A typical energy spectrum from a PHA is shown in Fig. 2.15 . The photopeak is the result of total absorption of the major gamma ray from the radionuclide. If the characteristic K-shell x-ray of iodine (28 keV) escapes from the crystal after the gamma ray has undergone photoelectric absorption, the measured gamma-ray energy for 99m Tc would be only 112 keV (140 minus 28 keV). This will cause an iodine escape peak.
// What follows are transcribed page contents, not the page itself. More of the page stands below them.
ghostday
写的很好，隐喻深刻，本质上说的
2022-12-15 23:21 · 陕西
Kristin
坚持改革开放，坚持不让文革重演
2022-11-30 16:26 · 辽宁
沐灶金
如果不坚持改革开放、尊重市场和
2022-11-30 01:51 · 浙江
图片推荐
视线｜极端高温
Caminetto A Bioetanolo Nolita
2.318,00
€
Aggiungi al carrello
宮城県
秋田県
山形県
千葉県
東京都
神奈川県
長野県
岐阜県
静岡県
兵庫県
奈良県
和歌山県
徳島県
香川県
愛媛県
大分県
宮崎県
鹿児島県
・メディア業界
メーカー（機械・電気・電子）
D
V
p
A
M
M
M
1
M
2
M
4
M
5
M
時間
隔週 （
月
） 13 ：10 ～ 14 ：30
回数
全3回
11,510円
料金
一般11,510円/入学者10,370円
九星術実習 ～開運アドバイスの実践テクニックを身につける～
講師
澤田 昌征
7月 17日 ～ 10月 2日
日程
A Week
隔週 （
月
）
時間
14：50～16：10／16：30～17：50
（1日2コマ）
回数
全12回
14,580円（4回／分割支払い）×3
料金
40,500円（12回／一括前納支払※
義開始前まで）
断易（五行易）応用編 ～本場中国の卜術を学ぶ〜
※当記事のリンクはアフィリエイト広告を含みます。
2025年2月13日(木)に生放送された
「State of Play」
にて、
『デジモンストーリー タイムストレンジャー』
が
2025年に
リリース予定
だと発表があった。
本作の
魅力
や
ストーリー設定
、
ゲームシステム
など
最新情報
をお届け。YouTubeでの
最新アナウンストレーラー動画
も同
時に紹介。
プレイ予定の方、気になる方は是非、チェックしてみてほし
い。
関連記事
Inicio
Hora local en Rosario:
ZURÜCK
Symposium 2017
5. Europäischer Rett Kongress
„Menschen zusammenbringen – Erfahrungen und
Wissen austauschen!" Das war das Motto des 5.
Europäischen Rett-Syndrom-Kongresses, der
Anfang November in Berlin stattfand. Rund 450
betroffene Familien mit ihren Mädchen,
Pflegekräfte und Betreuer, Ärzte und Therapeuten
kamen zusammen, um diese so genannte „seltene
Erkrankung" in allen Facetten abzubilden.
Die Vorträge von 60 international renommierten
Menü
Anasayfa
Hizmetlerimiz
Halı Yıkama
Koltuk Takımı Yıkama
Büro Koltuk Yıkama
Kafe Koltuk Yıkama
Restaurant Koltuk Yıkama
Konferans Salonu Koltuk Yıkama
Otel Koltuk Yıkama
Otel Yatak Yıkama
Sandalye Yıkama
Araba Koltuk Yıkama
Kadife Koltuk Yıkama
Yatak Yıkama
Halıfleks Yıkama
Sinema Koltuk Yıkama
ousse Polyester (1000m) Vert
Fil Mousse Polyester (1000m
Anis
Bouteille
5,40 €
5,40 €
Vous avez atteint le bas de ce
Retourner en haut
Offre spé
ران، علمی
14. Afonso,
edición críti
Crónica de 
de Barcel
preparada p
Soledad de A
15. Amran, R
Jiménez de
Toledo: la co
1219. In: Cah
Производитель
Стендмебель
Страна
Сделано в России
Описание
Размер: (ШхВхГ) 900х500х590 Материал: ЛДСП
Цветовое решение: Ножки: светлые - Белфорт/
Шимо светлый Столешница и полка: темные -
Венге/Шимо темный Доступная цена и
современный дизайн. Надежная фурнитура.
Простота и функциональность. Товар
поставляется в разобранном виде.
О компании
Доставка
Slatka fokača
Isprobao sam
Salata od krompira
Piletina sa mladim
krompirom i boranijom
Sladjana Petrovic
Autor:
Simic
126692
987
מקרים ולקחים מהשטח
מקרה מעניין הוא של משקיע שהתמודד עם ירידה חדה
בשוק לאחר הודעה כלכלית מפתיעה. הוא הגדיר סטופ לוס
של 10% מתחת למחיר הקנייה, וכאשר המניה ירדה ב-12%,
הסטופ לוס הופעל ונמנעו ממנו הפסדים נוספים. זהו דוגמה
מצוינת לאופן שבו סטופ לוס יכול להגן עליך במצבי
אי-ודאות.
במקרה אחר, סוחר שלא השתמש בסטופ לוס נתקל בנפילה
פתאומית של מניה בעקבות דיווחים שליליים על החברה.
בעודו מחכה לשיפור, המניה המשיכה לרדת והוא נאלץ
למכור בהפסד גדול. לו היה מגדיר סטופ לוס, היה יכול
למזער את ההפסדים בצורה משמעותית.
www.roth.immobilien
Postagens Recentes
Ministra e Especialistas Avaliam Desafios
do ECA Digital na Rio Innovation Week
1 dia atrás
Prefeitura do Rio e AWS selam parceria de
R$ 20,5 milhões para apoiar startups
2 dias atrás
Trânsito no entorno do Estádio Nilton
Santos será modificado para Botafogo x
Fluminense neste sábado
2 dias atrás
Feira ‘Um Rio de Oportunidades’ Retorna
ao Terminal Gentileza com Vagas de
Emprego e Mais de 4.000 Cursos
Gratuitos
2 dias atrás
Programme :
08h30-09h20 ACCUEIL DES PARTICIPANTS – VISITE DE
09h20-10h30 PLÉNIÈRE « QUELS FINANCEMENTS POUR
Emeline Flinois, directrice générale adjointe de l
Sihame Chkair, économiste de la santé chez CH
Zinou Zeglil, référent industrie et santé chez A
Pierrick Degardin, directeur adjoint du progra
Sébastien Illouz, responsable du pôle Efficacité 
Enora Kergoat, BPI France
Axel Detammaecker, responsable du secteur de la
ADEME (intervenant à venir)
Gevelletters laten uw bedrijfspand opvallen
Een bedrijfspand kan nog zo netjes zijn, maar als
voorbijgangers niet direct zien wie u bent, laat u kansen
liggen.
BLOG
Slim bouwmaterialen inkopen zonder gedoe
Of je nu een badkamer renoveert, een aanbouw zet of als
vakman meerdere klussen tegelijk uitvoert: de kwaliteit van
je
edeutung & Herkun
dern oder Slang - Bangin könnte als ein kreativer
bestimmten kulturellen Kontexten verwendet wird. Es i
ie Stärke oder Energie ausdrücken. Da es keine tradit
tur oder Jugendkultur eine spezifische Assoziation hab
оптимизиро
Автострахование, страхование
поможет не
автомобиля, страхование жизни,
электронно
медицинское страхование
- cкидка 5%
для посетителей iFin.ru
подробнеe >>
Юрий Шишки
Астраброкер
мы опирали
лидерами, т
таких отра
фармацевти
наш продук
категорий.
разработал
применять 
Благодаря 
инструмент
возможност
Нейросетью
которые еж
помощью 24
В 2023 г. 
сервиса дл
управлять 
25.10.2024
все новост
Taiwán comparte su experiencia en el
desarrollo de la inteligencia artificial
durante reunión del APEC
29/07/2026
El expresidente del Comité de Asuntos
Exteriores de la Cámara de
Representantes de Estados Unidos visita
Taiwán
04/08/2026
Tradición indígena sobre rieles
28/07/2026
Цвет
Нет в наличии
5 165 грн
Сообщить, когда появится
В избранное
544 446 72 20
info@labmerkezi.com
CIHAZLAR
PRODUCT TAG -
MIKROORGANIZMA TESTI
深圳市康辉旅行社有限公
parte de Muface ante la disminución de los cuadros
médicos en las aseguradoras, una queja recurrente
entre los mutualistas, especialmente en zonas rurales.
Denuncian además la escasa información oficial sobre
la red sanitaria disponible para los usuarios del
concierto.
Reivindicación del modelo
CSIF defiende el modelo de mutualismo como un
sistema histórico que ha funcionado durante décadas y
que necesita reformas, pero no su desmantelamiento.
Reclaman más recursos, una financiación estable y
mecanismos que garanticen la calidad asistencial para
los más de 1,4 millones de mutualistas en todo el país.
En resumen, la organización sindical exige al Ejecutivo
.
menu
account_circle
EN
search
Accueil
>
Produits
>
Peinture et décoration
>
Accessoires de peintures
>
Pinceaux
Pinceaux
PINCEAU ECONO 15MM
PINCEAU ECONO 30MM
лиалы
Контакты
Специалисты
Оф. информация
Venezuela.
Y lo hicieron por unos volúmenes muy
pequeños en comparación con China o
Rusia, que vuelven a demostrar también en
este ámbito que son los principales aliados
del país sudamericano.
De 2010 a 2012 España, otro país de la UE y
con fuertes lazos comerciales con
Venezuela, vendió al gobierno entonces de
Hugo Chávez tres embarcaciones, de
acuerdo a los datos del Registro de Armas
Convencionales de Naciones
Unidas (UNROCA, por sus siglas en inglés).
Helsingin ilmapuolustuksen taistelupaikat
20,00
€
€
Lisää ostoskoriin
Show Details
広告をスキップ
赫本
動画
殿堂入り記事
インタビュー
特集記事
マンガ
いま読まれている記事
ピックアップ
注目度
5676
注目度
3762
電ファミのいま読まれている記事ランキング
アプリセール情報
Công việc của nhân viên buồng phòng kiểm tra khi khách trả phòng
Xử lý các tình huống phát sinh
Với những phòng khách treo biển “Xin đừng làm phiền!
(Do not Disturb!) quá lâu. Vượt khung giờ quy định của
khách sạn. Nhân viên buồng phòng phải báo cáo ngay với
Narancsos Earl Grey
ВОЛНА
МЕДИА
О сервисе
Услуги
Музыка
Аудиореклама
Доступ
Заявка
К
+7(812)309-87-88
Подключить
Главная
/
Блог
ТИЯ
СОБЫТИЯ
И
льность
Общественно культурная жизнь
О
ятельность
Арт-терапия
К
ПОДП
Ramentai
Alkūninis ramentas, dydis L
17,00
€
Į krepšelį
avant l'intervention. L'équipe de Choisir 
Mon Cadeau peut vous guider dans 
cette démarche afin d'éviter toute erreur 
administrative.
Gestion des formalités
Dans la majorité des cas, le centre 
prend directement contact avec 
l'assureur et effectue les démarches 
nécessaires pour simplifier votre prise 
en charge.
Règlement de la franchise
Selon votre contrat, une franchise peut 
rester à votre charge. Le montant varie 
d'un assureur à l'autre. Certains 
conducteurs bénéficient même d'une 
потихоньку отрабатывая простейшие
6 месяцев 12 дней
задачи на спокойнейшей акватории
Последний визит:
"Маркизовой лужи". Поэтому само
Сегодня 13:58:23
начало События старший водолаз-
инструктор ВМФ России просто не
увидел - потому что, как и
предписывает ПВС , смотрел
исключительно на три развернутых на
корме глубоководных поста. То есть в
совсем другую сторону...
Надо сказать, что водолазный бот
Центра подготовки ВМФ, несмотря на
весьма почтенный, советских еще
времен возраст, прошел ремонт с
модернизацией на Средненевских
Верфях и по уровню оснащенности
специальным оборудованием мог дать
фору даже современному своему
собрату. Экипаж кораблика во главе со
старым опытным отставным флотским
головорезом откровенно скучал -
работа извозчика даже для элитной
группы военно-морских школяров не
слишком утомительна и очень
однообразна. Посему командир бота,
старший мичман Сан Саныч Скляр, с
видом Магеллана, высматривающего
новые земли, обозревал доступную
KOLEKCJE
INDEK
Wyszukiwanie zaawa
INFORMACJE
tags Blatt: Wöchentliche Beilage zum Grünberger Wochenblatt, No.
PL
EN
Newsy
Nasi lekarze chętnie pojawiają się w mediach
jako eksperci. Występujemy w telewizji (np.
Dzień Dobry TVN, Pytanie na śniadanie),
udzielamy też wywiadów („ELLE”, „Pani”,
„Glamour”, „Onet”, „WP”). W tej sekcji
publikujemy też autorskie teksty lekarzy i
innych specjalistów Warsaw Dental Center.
A backscatter peak may result when primary gamma rays undergo 180-degree scatter and then enter the detector and are totally absorbed. This can occur when gamma rays strike material behind the source and scatter back into the detector. It may also occur when gamma rays pass through the crystal without interaction and Compton scatter from the shield or PMTs back into the crystal.
The lead x-ray peak is caused by primary gamma rays undergoing photoelectric absorption in the lead of shielding or the collimator; as a result, characteristic x-rays (75 to 90 keV) are detected. The effect of Compton scattering in the detector gives a peak from 0 to 50 keV. The sharp edge at 50 keV is called the Compton edge. If the source of radiation is within a patient, Compton scattering occurs within the patient’s tissue, and some of these scattered gamma rays travel toward the detector with an energy from 90 to 140 keV. These scattered photons from within the patient cause imaging difficulties, because the Compton scatter overlaps with the photopeak distribution.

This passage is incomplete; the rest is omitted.